= Brief =
An exact reproduction is required of the lines from the beginning of the entries through the line with "Anlaşması'nın zamanla genişleyeceğini", pictures excluded and nothing added.
────────────────
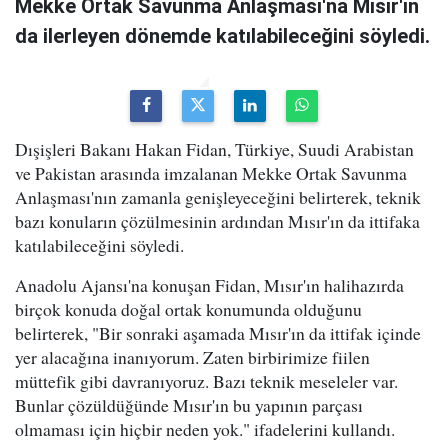
Mekke Ortak Savunma Anlaşması'na Mısır'ın
da ilerleyen dönemde katılabileceğini söyledi.
Dışişleri Bakanı Hakan Fidan, Türkiye, Suudi Arabistan
ve Pakistan arasında imzalanan Mekke Ortak Savunma
Anlaşması'nın zamanla genişleyeceğini belirterek, teknik
bazı konuların çözülmesinin ardından Mısır'ın da ittifaka
katılabileceğini söyledi.
Anadolu Ajansı'na konuşan Fidan, Mısır'ın halihazırda
birçok konuda doğal ortak konumunda olduğunu
belirterek, "Bir sonraki aşamada Mısır'ın da ittifak içinde
yer alacağına inanıyorum. Zaten birbirimize fiilen
müttefik gibi davranıyoruz. Bazı teknik meseleler var.
Bunlar çözüldüğünde Mısır'ın bu yapının parçası
olmaması için hiçbir neden yok." ifadelerini kullandı.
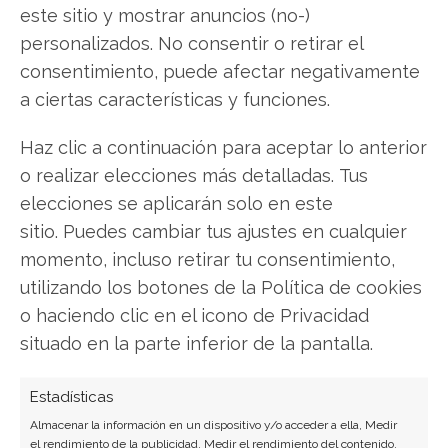
este sitio y mostrar anuncios (no-)
personalizados. No consentir o retirar el
consentimiento, puede afectar negativamente
a ciertas características y funciones.
Haz clic a continuación para aceptar lo anterior
SOBRE EL AUTOR
o realizar elecciones más detalladas. Tus
Laura Fernández Silva
elecciones se aplicarán solo en este
Analista tecnológica enfocada en innovación digital,
sitio. Puedes cambiar tus ajustes en cualquier
comercio electrónico y aplicaciones móviles.
momento, incluso retirar tu consentimiento,
Colaboradora habitual en medios especializados
utilizando los botones de la Política de cookies
del sector tech.
o haciendo clic en el icono de Privacidad
Ver todos los artículos →
situado en la parte inferior de la pantalla.
Estadísticas
Almacenar la información en un dispositivo y/o acceder a ella, Medir
el rendimiento de la publicidad, Medir el rendimiento del contenido,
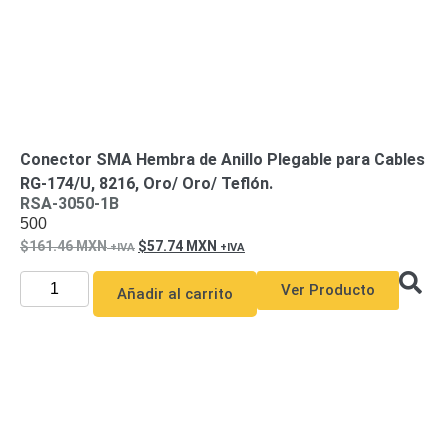
Motorizado
NVRs
Network
Video
Recorders
Ocultas
-
Pinhole
Profesionales
Conector SMA Hembra de Anillo Plegable para Cables
-
RG-174/U, 8216, Oro/ Oro/ Teflón.
Caja
PTZ
Térmicas
WiFi
RSA-3050-1B
/ 4G /
500
Inalámbricas
161.46
MXN
57.74
MXN
Cámaras
y DVRs
Ver Producto
Añadir al carrito
HD
TurboHD
/ AHD /
HD-TVI
Ambientes
Salinos
Antiexplosión
Bala
Domo
/ Eyeball /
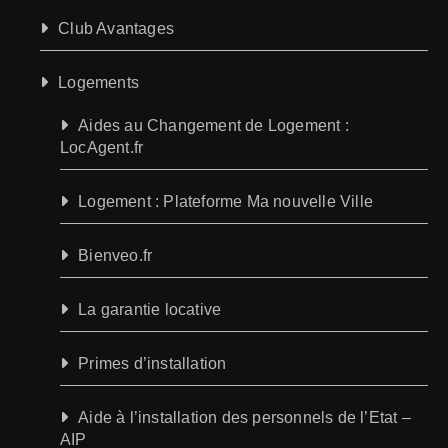
Club Avantages
Logements
Aides au Changement de Logement :
LocAgent.fr
Logement : Plateforme Ma nouvelle Ville
Bienveo.fr
La garantie locative
Primes d’installation
Aide à l’installation des personnels de l’Etat –
AIP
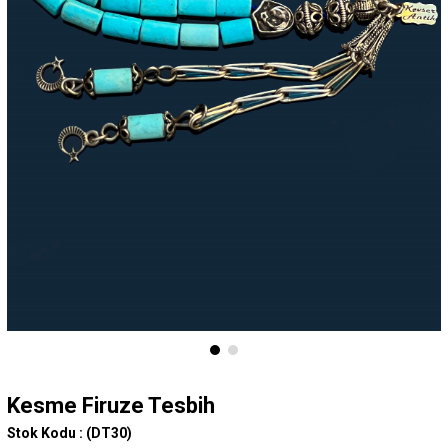
Kesme Firuze Tesbih
Stok Kodu :
(DT30)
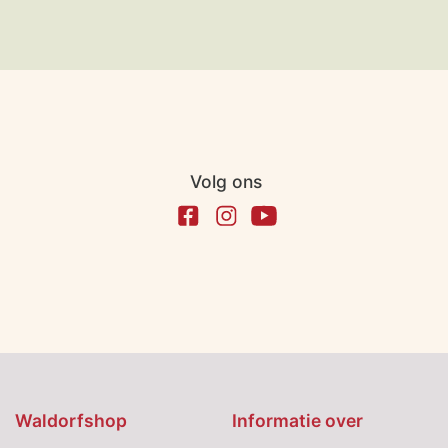
Volg ons
Waldorfshop
Informatie over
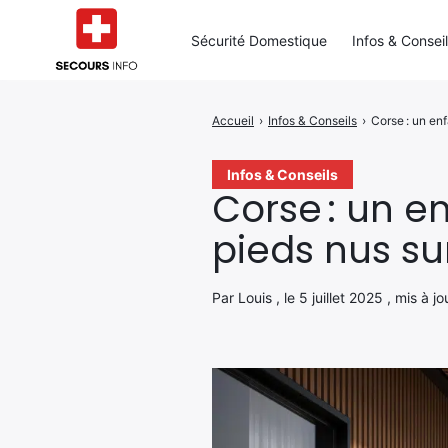
Sécurité Domestique
Infos & Consei
Accueil
›
Infos & Conseils
›
Corse : un en
Rechercher
:
Infos & Conseils
Corse : un e
pieds nus su
Par Louis , le 5 juillet 2025 , mis à j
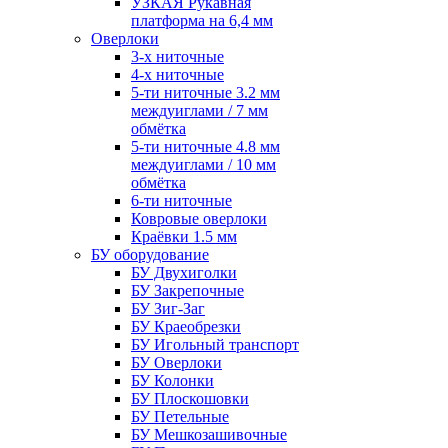
УЗКАЯ Рукавная
платформа на 6,4 мм
Оверлоки
3-х ниточные
4-х ниточные
5-ти ниточные 3.2 мм
междуиглами / 7 мм
обмётка
5-ти ниточные 4.8 мм
междуиглами / 10 мм
обмётка
6-ти ниточные
Ковровые оверлоки
Краёвки 1.5 мм
БУ оборудование
БУ Двухиголки
БУ Закрепочные
БУ Зиг-Заг
БУ Краеобрезки
БУ Игольный транспорт
БУ Оверлоки
БУ Колонки
БУ Плоскошовки
БУ Петельные
БУ Мешкозашивочные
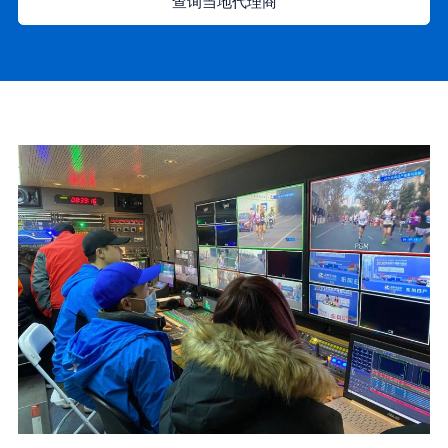
查询当地代理商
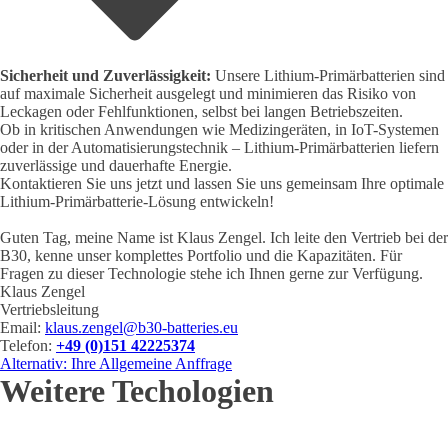
Sicherheit und Zuverlässigkeit:
Unsere Lithium-Primärbatterien sind
auf maximale Sicherheit ausgelegt und minimieren das Risiko von
Leckagen oder Fehlfunktionen, selbst bei langen Betriebszeiten.
Ob in kritischen Anwendungen wie Medizingeräten, in IoT-Systemen
oder in der Automatisierungstechnik – Lithium-Primärbatterien liefern
zuverlässige und dauerhafte Energie.
Kontaktieren Sie uns jetzt und lassen Sie uns gemeinsam Ihre optimale
Lithium-Primärbatterie-Lösung entwickeln!
Guten Tag, meine Name ist Klaus Zengel. Ich leite den Vertrieb bei der
B30, kenne unser komplettes Portfolio und die Kapazitäten. Für
Fragen zu dieser Technologie stehe ich Ihnen gerne zur Verfügung.
Klaus Zengel
Vertriebsleitung
Email:
klaus.zengel@b30-batteries.eu
Telefon:
+49 (0)151 42225374
Alternativ: Ihre Allgemeine Anffrage
Weitere Techologien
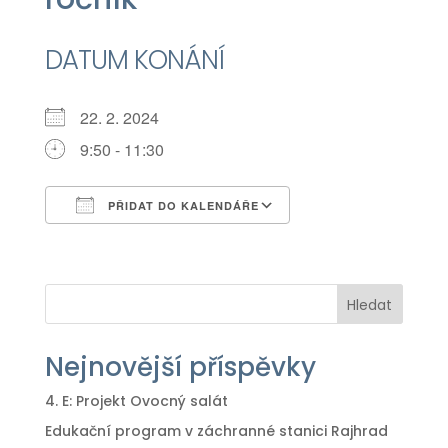
DATUM KONÁNÍ
22. 2. 2024
9:50 - 11:30
PŘIDAT DO KALENDÁŘE
Download ICS
Google Calendar
iCalendar
Office 365
Outlook Live
Hledat
Nejnovější příspěvky
4. E: Projekt Ovocný salát
Edukační program v záchranné stanici Rajhrad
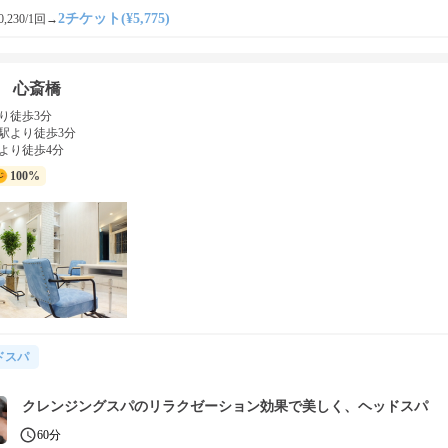
2チケット(¥5,775)
,230/1回
→
he 心斎橋
り徒歩3分
駅より徒歩3分
より徒歩4分
100%
ドスパ
クレンジングスパのリラクゼーション効果で美しく、ヘッドスパ
60分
────────────────
= Task output =
Mekke Ortak Savunma Anlaşması'na Mısır'ın
da ilerleyen dönemde katılabileceğini söyledi.
Dışişleri Bakanı Hakan Fidan, Türkiye, Suudi Arabistan
ve Pakistan arasında imzalanan Mekke Ortak Savunma
Anlaşması'nın zamanla genişleyeceğini belirterek, teknik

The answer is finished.